▶ Task objective: The task calls for every entry to be printed word for word, without the images.

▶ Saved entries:
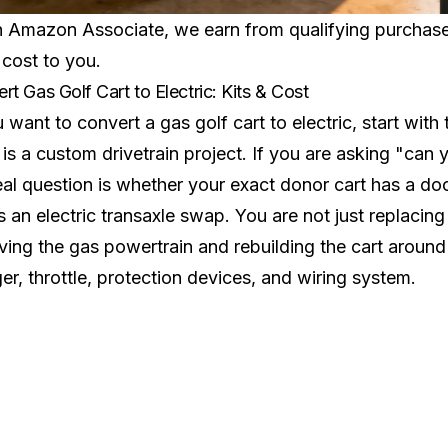
 Amazon Associate, we earn from qualifying purchases.
 cost to you.
rt Gas Golf Cart to Electric: Kits & Cost
u want to convert a gas golf cart to electric, start wit
t is a custom drivetrain project. If you are asking "can 
eal question is whether your exact donor cart has a d
 an electric transaxle swap. You are not just replacin
ing the gas powertrain and rebuilding the cart around 
er, throttle, protection devices, and wiring system.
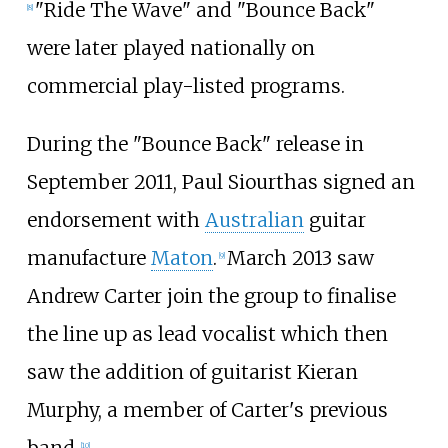
"Ride The Wave" and "Bounce Back"
[
8
]
were later played nationally on
commercial play-listed programs.
During the "Bounce Back" release in
September 2011, Paul Siourthas signed an
endorsement with
Australian
guitar
manufacture
Maton
.
March 2013 saw
[
9
]
Andrew Carter join the group to finalise
the line up as lead vocalist which then
saw the addition of guitarist Kieran
Murphy, a member of Carter's previous
band.
[
10
]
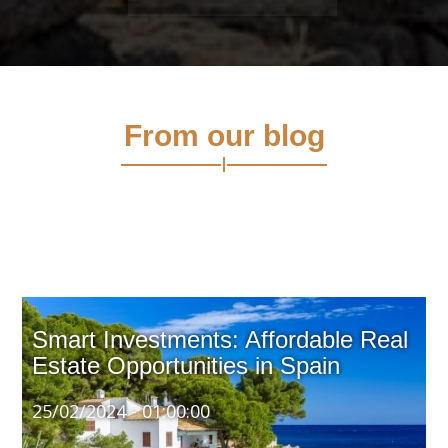
From our blog
Smart Investments: Affordable Real
Estate Opportunities in Spain
25/02/2024 - 01:00:00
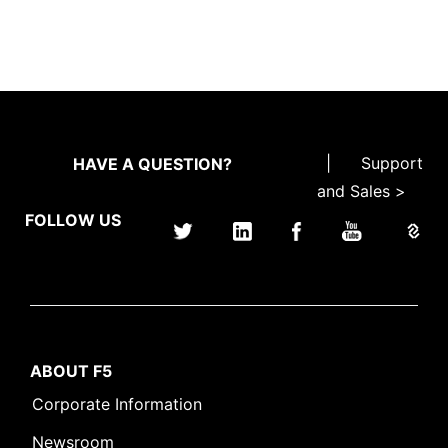
|
Support
HAVE A QUESTION?
and Sales >
FOLLOW US
ABOUT F5
Corporate Information
Newsroom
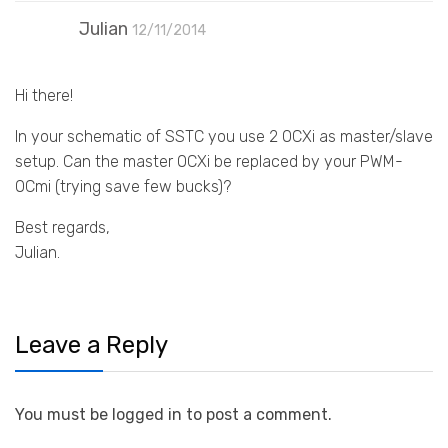
Julian
12/11/2014
Hi there!
In your schematic of SSTC you use 2 OCXi as master/slave
setup. Can the master OCXi be replaced by your PWM-
OCmi (trying save few bucks)?
Best regards,
Julian.
Leave a Reply
You must be logged in to post a comment.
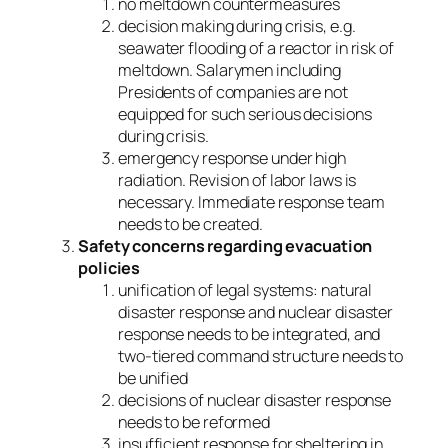
no meltdown countermeasures
decision making during crisis, e.g.
seawater flooding of a reactor in risk of
meltdown. Salarymen including
Presidents of companies are not
equipped for such serious decisions
during crisis.
emergency response under high
radiation. Revision of labor laws is
necessary. Immediate response team
needs to be created.
Safety concerns regarding evacuation
policies
unification of legal systems: natural
disaster response and nuclear disaster
response needs to be integrated, and
two-tiered command structure needs to
be unified
decisions of nuclear disaster response
needs to be reformed
insufficient response for sheltering in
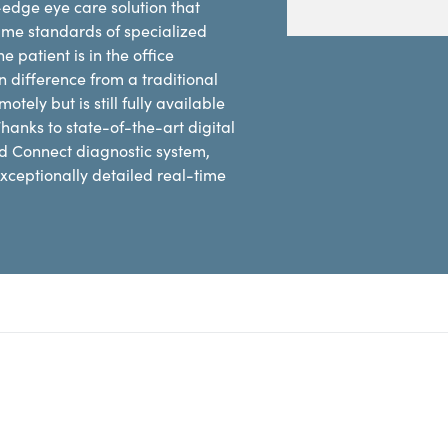
edge eye care solution that
same standards of specialized
 patient is in the office
n difference from a traditional
ely but is still fully available
hanks to state-of-the-art digital
d Connect diagnostic system,
xceptionally detailed real-time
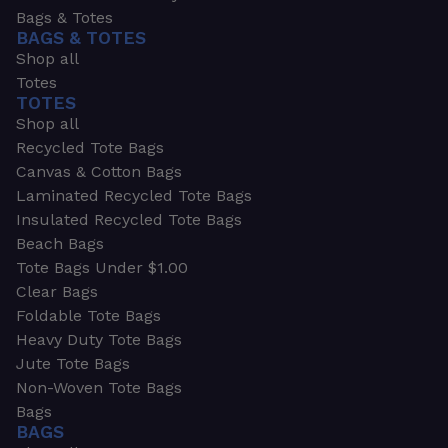
Bags & Totes
BAGS & TOTES
Shop all
Totes
TOTES
Shop all
Recycled Tote Bags
Canvas & Cotton Bags
Laminated Recycled Tote Bags
Insulated Recycled Tote Bags
Beach Bags
Tote Bags Under $1.00
Clear Bags
Foldable Tote Bags
Heavy Duty Tote Bags
Jute Tote Bags
Non-Woven Tote Bags
Bags
BAGS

▶ Output of the task:
 Amazon Associate, we earn from qualifying purchases.
 cost to you.
rt Gas Golf Cart to Electric: Kits & Cost
u want to convert a gas golf cart to electric, start wit
t is a custom drivetrain project. If you are asking "can 
eal question is whether your exact donor cart has a d
 an electric transaxle swap. You are not just replacin
ing the gas powertrain and rebuilding the cart around 
er, throttle, protection devices, and wiring system.
"Ride The Wave" and "Bounce Back"
[
8
]
were later played nationally on
commercial play-listed programs.
During the "Bounce Back" release in
September 2011, Paul Siourthas signed an
endorsement with
Australian
guitar
manufacture
Maton
.
March 2013 saw
[
9
]
Andrew Carter join the group to finalise
the line up as lead vocalist which then
saw the addition of guitarist Kieran
Murphy, a member of Carter's previous
band.
[
10
]
From our blog
Smart Investments: Affordable Real
Estate Opportunities in Spain
25/02/2024 - 01:00:00
|
Support
HAVE A QUESTION?
and Sales >
FOLLOW US
ABOUT F5
Corporate Information
Newsroom
Julian
12/11/2014
Hi there!
In your schematic of SSTC you use 2 OCXi as master/slave
setup. Can the master OCXi be replaced by your PWM-
OCmi (trying save few bucks)?
Best regards,
Julian.
Leave a Reply
You must be logged in to post a comment.
no meltdown countermeasures
decision making during crisis, e.g.
seawater flooding of a reactor in risk of
meltdown. Salarymen including
Presidents of companies are not
equipped for such serious decisions
during crisis.
emergency response under high
radiation. Revision of labor laws is
necessary. Immediate response team
needs to be created.
Safety concerns regarding evacuation
policies
unification of legal systems: natural
disaster response and nuclear disaster
response needs to be integrated, and
two-tiered command structure needs to
be unified
decisions of nuclear disaster response
needs to be reformed
insufficient response for sheltering in
edge eye care solution that
same standards of specialized
 patient is in the office
n difference from a traditional
ely but is still fully available
hanks to state-of-the-art digital
d Connect diagnostic system,
xceptionally detailed real-time
Bags & Totes
BAGS & TOTES
Shop all
Totes
TOTES
Shop all
Recycled Tote Bags
Canvas & Cotton Bags
Laminated Recycled Tote Bags
Insulated Recycled Tote Bags
Beach Bags
Tote Bags Under $1.00
Clear Bags
Foldable Tote Bags
Heavy Duty Tote Bags
Jute Tote Bags
Non-Woven Tote Bags
Bags
BAGS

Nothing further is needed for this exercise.